## [Records from a collection]
□ □ □ □
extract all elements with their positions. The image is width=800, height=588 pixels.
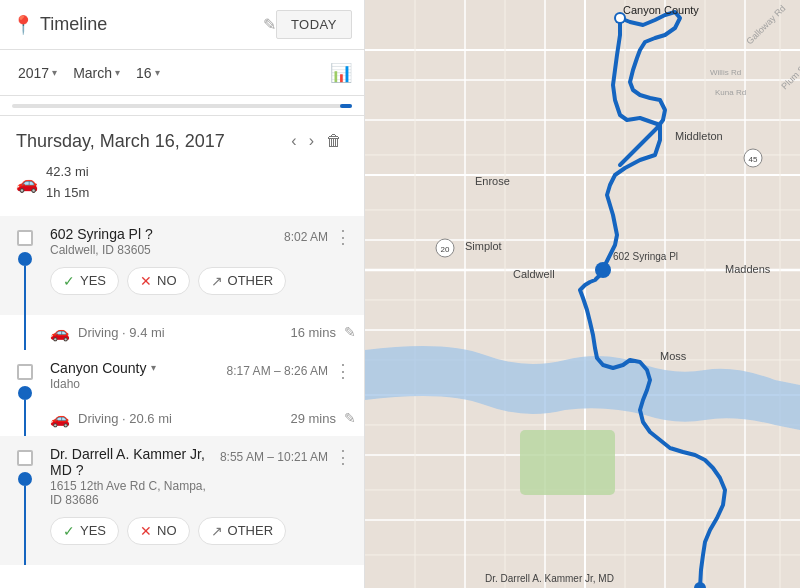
road-label-3: Willis Rd bbox=[710, 68, 741, 77]
checkbox-1[interactable] bbox=[17, 230, 33, 246]
driving-left-2 bbox=[0, 401, 50, 436]
other-label-1: OTHER bbox=[228, 273, 274, 288]
month-chevron-icon: ▾ bbox=[115, 67, 120, 78]
month-value: March bbox=[73, 65, 112, 81]
location-name-row-2: Canyon County ▾ bbox=[50, 360, 156, 376]
location-info-2: Canyon County ▾ Idaho bbox=[50, 360, 156, 391]
location-time-3: 8:55 AM – 10:21 AM bbox=[220, 450, 328, 464]
checkbox-3[interactable] bbox=[17, 450, 33, 466]
syringa-label: 602 Syringa Pl bbox=[613, 251, 678, 262]
timeline-left-1 bbox=[0, 216, 50, 315]
location-info-3: Dr. Darrell A. Kammer Jr, MD ? 1615 12th… bbox=[50, 446, 212, 507]
prev-day-button[interactable]: ‹ bbox=[285, 130, 302, 152]
timeline-bar-container bbox=[0, 96, 364, 116]
year-chevron-icon: ▾ bbox=[52, 67, 57, 78]
top-bar: 📍 Timeline ✎ TODAY bbox=[0, 0, 364, 50]
today-button[interactable]: TODAY bbox=[276, 10, 352, 39]
day-dropdown[interactable]: 16 ▾ bbox=[130, 61, 166, 85]
bar-chart-icon[interactable]: 📊 bbox=[330, 62, 352, 84]
timeline-title: Timeline bbox=[40, 14, 257, 35]
timeline-dot-2 bbox=[18, 386, 32, 400]
yes-button-1[interactable]: ✓ YES bbox=[50, 267, 119, 295]
caldwell-label: Caldwell bbox=[513, 268, 555, 280]
no-label-1: NO bbox=[157, 273, 177, 288]
timeline-bar-fill bbox=[340, 104, 352, 108]
syringa-marker bbox=[595, 262, 611, 278]
location-time-1: 8:02 AM bbox=[284, 230, 328, 244]
location-dropdown-icon-2[interactable]: ▾ bbox=[151, 362, 156, 373]
driving-car-icon-2: 🚗 bbox=[50, 409, 70, 428]
map-pin-icon: 📍 bbox=[12, 14, 34, 36]
location-address-1: Caldwell, ID 83605 bbox=[50, 243, 153, 257]
location-header-1: 602 Syringa Pl ? Caldwell, ID 83605 8:02… bbox=[50, 226, 356, 257]
svg-rect-28 bbox=[520, 430, 615, 495]
date-selector: 2017 ▾ March ▾ 16 ▾ 📊 bbox=[0, 50, 364, 96]
driving-duration-1: 16 mins bbox=[290, 325, 336, 340]
driving-edit-icon-1[interactable]: ✎ bbox=[344, 324, 356, 340]
location-content-2: Canyon County ▾ Idaho 8:17 AM – 8:26 AM … bbox=[50, 350, 364, 401]
moss-label: Moss bbox=[660, 350, 687, 362]
no-button-3[interactable]: ✕ NO bbox=[127, 517, 190, 545]
check-icon-3: ✓ bbox=[63, 523, 75, 539]
driving-segment-1: 🚗 Driving · 9.4 mi 16 mins ✎ bbox=[0, 315, 364, 350]
yes-label-1: YES bbox=[80, 273, 106, 288]
timeline-line-3 bbox=[24, 486, 26, 565]
year-value: 2017 bbox=[18, 65, 49, 81]
driving-line-1 bbox=[24, 315, 26, 350]
delete-day-button[interactable]: 🗑 bbox=[320, 130, 348, 152]
driving-edit-icon-2[interactable]: ✎ bbox=[344, 410, 356, 426]
checkbox-2[interactable] bbox=[17, 364, 33, 380]
other-label-3: OTHER bbox=[228, 523, 274, 538]
day-header: Thursday, March 16, 2017 ‹ › 🗑 bbox=[0, 116, 364, 160]
left-panel: 📍 Timeline ✎ TODAY 2017 ▾ March ▾ 16 ▾ 📊… bbox=[0, 0, 365, 588]
year-dropdown[interactable]: 2017 ▾ bbox=[12, 61, 63, 85]
location-header-3: Dr. Darrell A. Kammer Jr, MD ? 1615 12th… bbox=[50, 446, 356, 507]
more-options-icon-3[interactable]: ⋮ bbox=[330, 446, 356, 468]
day-chevron-icon: ▾ bbox=[155, 67, 160, 78]
timeline-left-2 bbox=[0, 350, 50, 401]
duration-stat: 1h 15m bbox=[46, 183, 89, 204]
timeline-content[interactable]: 602 Syringa Pl ? Caldwell, ID 83605 8:02… bbox=[0, 216, 364, 588]
location-content-1: 602 Syringa Pl ? Caldwell, ID 83605 8:02… bbox=[50, 216, 364, 315]
driving-content-2: 🚗 Driving · 20.6 mi 29 mins ✎ bbox=[50, 401, 364, 436]
next-day-button[interactable]: › bbox=[303, 130, 320, 152]
kammer-label: Dr. Darrell A. Kammer Jr, MD bbox=[485, 573, 614, 584]
location-time-2: 8:17 AM – 8:26 AM bbox=[227, 364, 328, 378]
road-label-4: Kuna Rd bbox=[715, 88, 746, 97]
timeline-dot-1 bbox=[18, 252, 32, 266]
timeline-left-3 bbox=[0, 436, 50, 565]
no-label-3: NO bbox=[157, 523, 177, 538]
location-name-1: 602 Syringa Pl ? bbox=[50, 226, 153, 242]
no-button-1[interactable]: ✕ NO bbox=[127, 267, 190, 295]
driving-line-2 bbox=[24, 401, 26, 436]
timeline-line-1 bbox=[24, 266, 26, 315]
location-address-3: 1615 12th Ave Rd C, Nampa, ID 83686 bbox=[50, 479, 212, 507]
driving-segment-2: 🚗 Driving · 20.6 mi 29 mins ✎ bbox=[0, 401, 364, 436]
timeline-bar bbox=[12, 104, 352, 108]
driving-left-1 bbox=[0, 315, 50, 350]
arrow-icon-3: ↗ bbox=[211, 523, 223, 539]
check-icon-1: ✓ bbox=[63, 273, 75, 289]
canyon-county-label: Canyon County bbox=[623, 4, 699, 16]
location-entry-2: Canyon County ▾ Idaho 8:17 AM – 8:26 AM … bbox=[0, 350, 364, 401]
maddens-label: Maddens bbox=[725, 263, 771, 275]
middleton-label: Middleton bbox=[675, 130, 723, 142]
month-dropdown[interactable]: March ▾ bbox=[67, 61, 126, 85]
yes-button-3[interactable]: ✓ YES bbox=[50, 517, 119, 545]
edit-pencil-icon[interactable]: ✎ bbox=[263, 15, 276, 34]
location-entry-1: 602 Syringa Pl ? Caldwell, ID 83605 8:02… bbox=[0, 216, 364, 315]
day-value: 16 bbox=[136, 65, 152, 81]
hwy-number: 45 bbox=[749, 155, 758, 164]
other-button-3[interactable]: ↗ OTHER bbox=[198, 517, 287, 545]
map-panel[interactable]: 602 Syringa Pl Canyon County Middleton E… bbox=[365, 0, 800, 588]
location-header-2: Canyon County ▾ Idaho 8:17 AM – 8:26 AM … bbox=[50, 360, 356, 391]
hwy-number-2: 20 bbox=[441, 245, 450, 254]
arrow-icon-1: ↗ bbox=[211, 273, 223, 289]
location-info-1: 602 Syringa Pl ? Caldwell, ID 83605 bbox=[50, 226, 153, 257]
other-button-1[interactable]: ↗ OTHER bbox=[198, 267, 287, 295]
simplot-label: Simplot bbox=[465, 240, 502, 252]
action-buttons-3: ✓ YES ✕ NO ↗ OTHER bbox=[50, 517, 356, 545]
more-options-icon-2[interactable]: ⋮ bbox=[330, 360, 356, 382]
x-icon-3: ✕ bbox=[140, 523, 152, 539]
more-options-icon-1[interactable]: ⋮ bbox=[330, 226, 356, 248]
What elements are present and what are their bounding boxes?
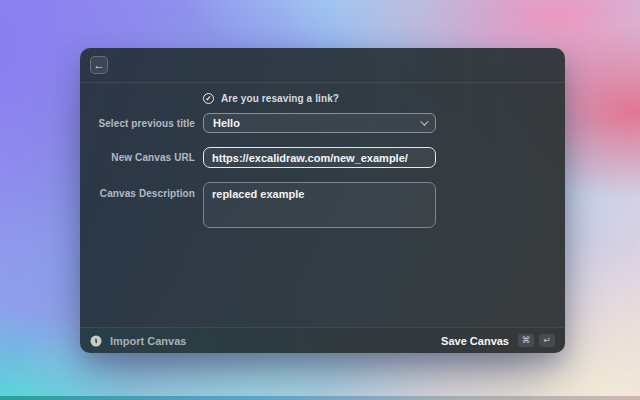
arrow-left-icon: ←: [94, 60, 105, 71]
screen-bottom-edge: [0, 396, 640, 400]
resave-link-label: Are you resaving a link?: [221, 93, 339, 104]
previous-title-label: Select previous title: [80, 118, 195, 129]
previous-title-value: Hello: [213, 117, 240, 129]
import-canvas-button[interactable]: Import Canvas: [110, 335, 186, 347]
dialog-header: ←: [80, 48, 565, 83]
canvas-url-row: New Canvas URL: [80, 147, 565, 168]
resave-link-checkbox[interactable]: ✓: [203, 93, 214, 104]
previous-title-select[interactable]: Hello: [203, 113, 436, 133]
save-canvas-dialog: ← ✓ Are you resaving a link? Select prev…: [80, 48, 565, 353]
canvas-description-label: Canvas Description: [80, 182, 195, 199]
enter-key-badge: ↵: [539, 334, 555, 347]
canvas-url-input[interactable]: [203, 147, 436, 168]
dialog-body: ✓ Are you resaving a link? Select previo…: [80, 83, 565, 327]
import-canvas-icon: [90, 335, 102, 347]
save-canvas-button[interactable]: Save Canvas: [441, 335, 509, 347]
check-icon: ✓: [206, 95, 212, 102]
footer-actions: Save Canvas ⌘ ↵: [441, 334, 555, 347]
previous-title-row: Select previous title Hello: [80, 113, 565, 133]
resave-link-checkbox-row: ✓ Are you resaving a link?: [203, 92, 565, 105]
dialog-footer: Import Canvas Save Canvas ⌘ ↵: [80, 327, 565, 353]
chevron-down-icon: [420, 117, 428, 125]
canvas-url-label: New Canvas URL: [80, 152, 195, 163]
back-button[interactable]: ←: [90, 56, 108, 74]
canvas-description-textarea[interactable]: replaced example: [203, 182, 436, 228]
cmd-key-badge: ⌘: [518, 334, 534, 347]
canvas-description-row: Canvas Description replaced example: [80, 182, 565, 232]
□ □ □ □
## [Problem requirements]
Copy each line above that contains the word "chevron".

## [Solution to the exercise]
month-chevron-icon: ▾ bbox=[115, 67, 120, 78]
year-chevron-icon: ▾ bbox=[52, 67, 57, 78]
day-chevron-icon: ▾ bbox=[155, 67, 160, 78]
chevron-down-icon: [420, 117, 428, 125]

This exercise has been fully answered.